The same two principles work in every child, the one producing ordered life, the other making for rebellion, and the crux in bringing up children is to find the mean which shall keep a child true to his elliptical orbit. The solution offered to-day is freedom in our schools; children may be governed but they must not be aware that they are governed, and, ‘Go as you please,’ must be the apparent rule of their lives, while, ‘Do as your bid,’ is the moving force. The result of an ordered freedom is obtained, that ordered freedom which rules the lives of 999 in 1000 of the citizens of the world; but the drawback to an indirect method of securing this result is that when, ‘Do as you please,’ is substituted for ‘Do as your bid,’ there is dissimulation in the air and children fail to learn that habit of ‘proud subjection and dignified obedience’ which distinguishes great men and noble citizens. No doubt it is pleasing that children should behave naturally, should get up and wander about, should sit still or frolic as they have a mind to, but they, too, must ‘learn obedience’; and it is no small element in their happiness and ours that obedience is both delightful and reposeful.” Towards a Philosophy of Education, page 69
Expecting Children to Obey
When people say that expecting children to obey is disrespectful to the child, they are not picturing Charlotte Mason’s vision for obedience!
If we decide it isn’t important to teach children to obey, (which many people believe is “right” today), I see two alternatives.
- We either entirely stop giving directions
- We give directions without expecting obedience, effectively teaching our children that what we say doesn’t matter
Instead, we should find that balance that allows our children on their “elliptical orbit,” giving them autonomy while guiding them in what is right. Allowing them to do what is wrong sends them onto a different course.

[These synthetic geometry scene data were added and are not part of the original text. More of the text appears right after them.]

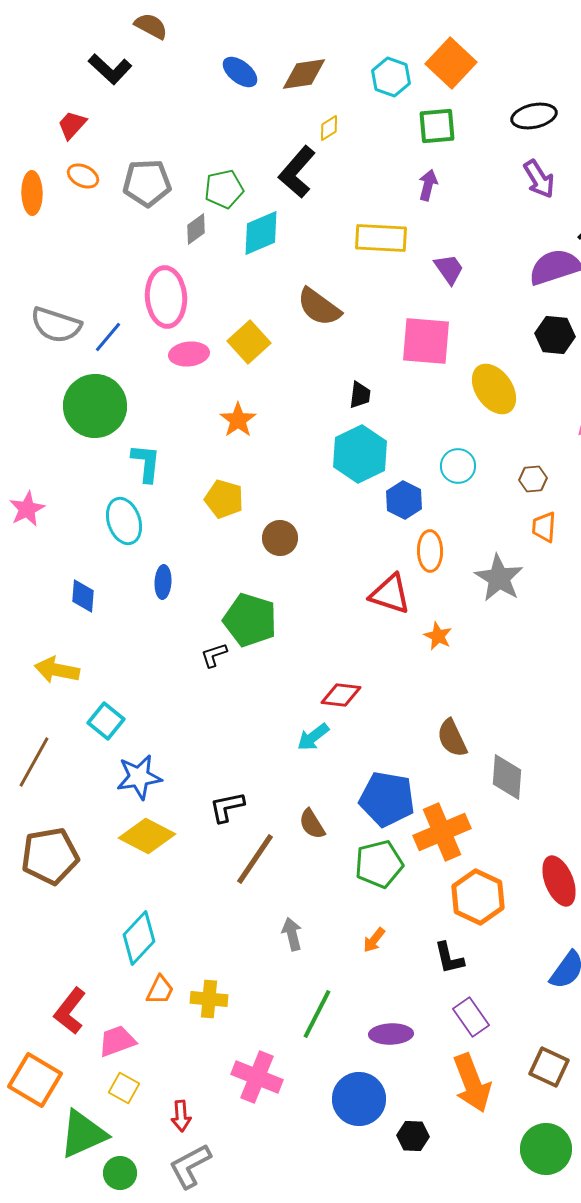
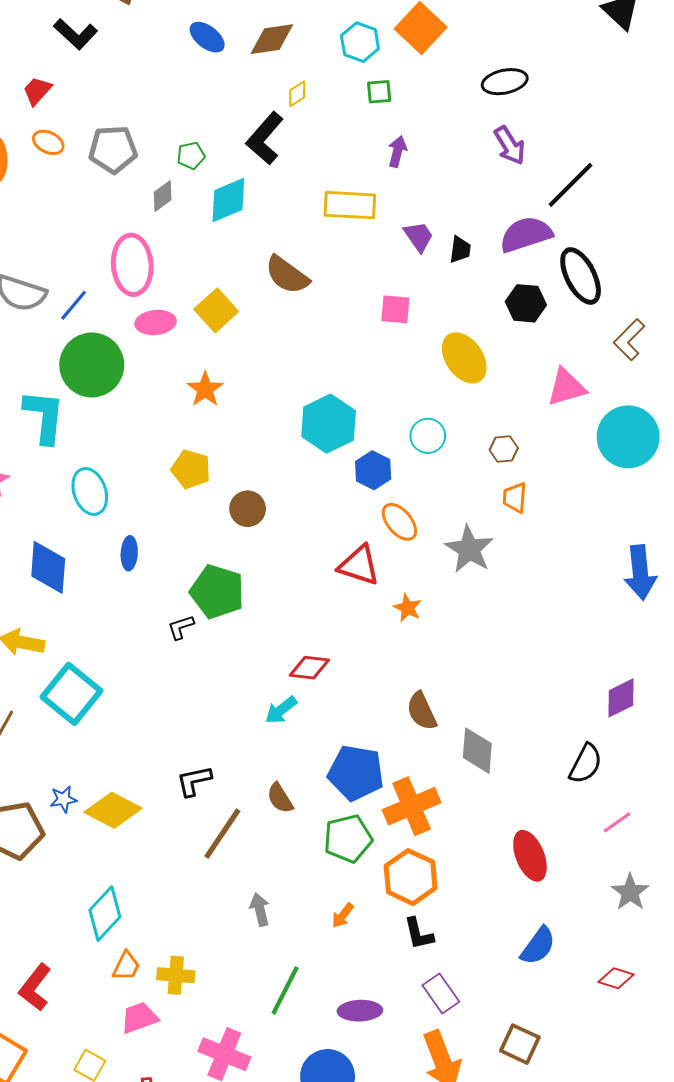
green square: (437, 126) -> (379, 92), moved, size x0.7
green pentagon: (224, 189) -> (191, 156), size x0.7
pink square: (426, 341) -> (395, 309), size x0.6
black trapezoid: (360, 395) -> (460, 250), moved
green circle: (95, 406) -> (92, 365), moved
cyan L-shape: (146, 463) -> (44, 417), moved, size x1.4
orange ellipse: (430, 551) -> (399, 522), turned -39
blue diamond: (83, 596) -> (48, 567), size x1.6
cyan square: (106, 721) -> (72, 694), size x1.6
blue star: (139, 777) -> (63, 799), moved, size x0.6
orange hexagon: (478, 897) -> (411, 877), moved
pink trapezoid: (117, 1041) -> (139, 1018), moved

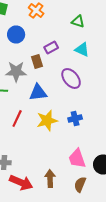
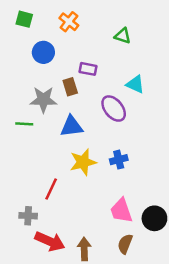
purple rectangle: (51, 48) -> (88, 69), turned 40
cyan triangle: (82, 50) -> (135, 84), moved
red line: (17, 118) -> (51, 189), moved
brown arrow: (50, 178) -> (84, 249), moved

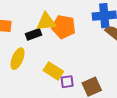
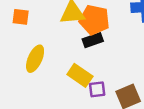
black rectangle: (34, 34) -> (93, 40), moved

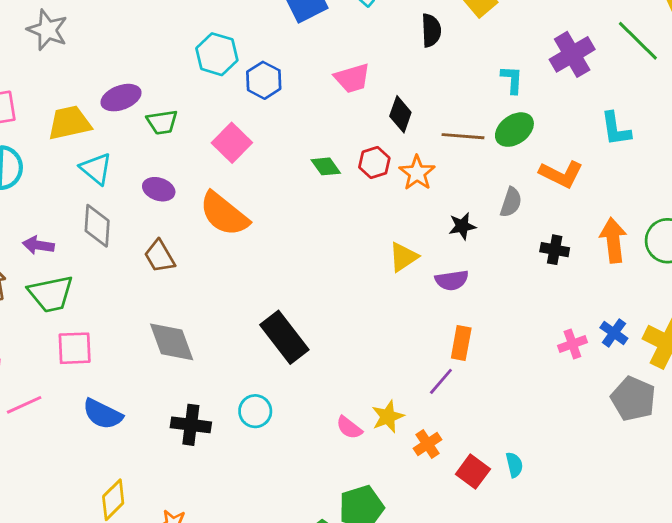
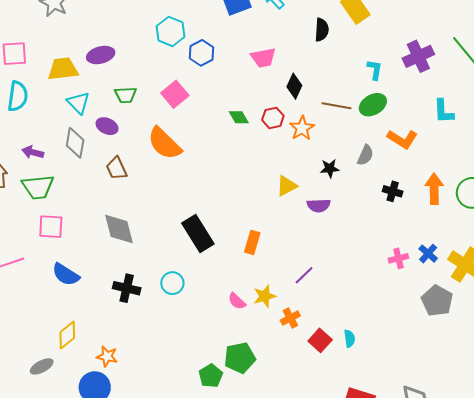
green trapezoid: (162, 122) -> (125, 95), moved
purple ellipse: (159, 189) -> (107, 126), moved
orange rectangle: (461, 343) -> (252, 242), moved

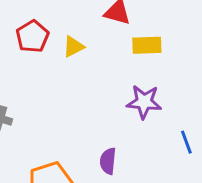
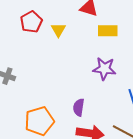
yellow triangle: (73, 47) -> (58, 30), turned -35

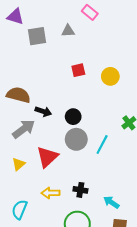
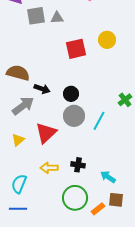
gray triangle: (68, 31) -> (57, 18), moved
red square: (78, 70) -> (76, 49), size x1.5
yellow circle: (110, 76) -> (107, 40), moved

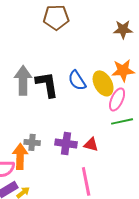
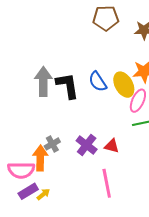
brown pentagon: (56, 17) -> (106, 18), moved
gray cross: (32, 142) -> (52, 144), turned -35
purple cross: (66, 143) -> (87, 145), turned 30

Naughty!’ says the mother, again, when a little hand is thrust into the sugar bowl; and when a pair of roguish eyes seek hers furtively, to measure, as they do unerringly, how far the little pilferer may go. It is very amusing; the mother ‘cannot help laughing’; and the little trespass is allowed to pass: and, what the poor mother has not thought of, an offence, a cause of stumbling, has been cast into the path of her two-year-old child. He has learned already that which is ‘naughty’ may yet be done with some impunity, and he goes on improving his knowledge.” Home Education, pages 14 and 15
If it isn’t practical or possible; if it is exasperating or degrading; if we don’t follow through in seeing that our directions are followed; these things allow our children to sin. We have to be careful here, too, the directions we give our children are developmentally appropriate. Our expectations have to fit in with what’s physically, emotionally, and cognitively possible for children.
Here are the indisputable facts: that the development of children in mind and body follows certain laws; that unless these laws are in some degree conformed to by parents, death is inevitable; that unless they are in a great degree conformed to, and that only when they are completely conformed to, can a perfect maturity be reached. Judge, then, whether all who may one day be parents should not strive with some anxiety to learn what these laws are.” Home Education, pages 3 and 4
I haven’t struck this balance yet. This beautiful ordered freedom would be such a blessing in my home. But I can continue to keep working on it by getting to know each of my children’s needs and establishing a few well-thought-out boundaries before the big issues arise.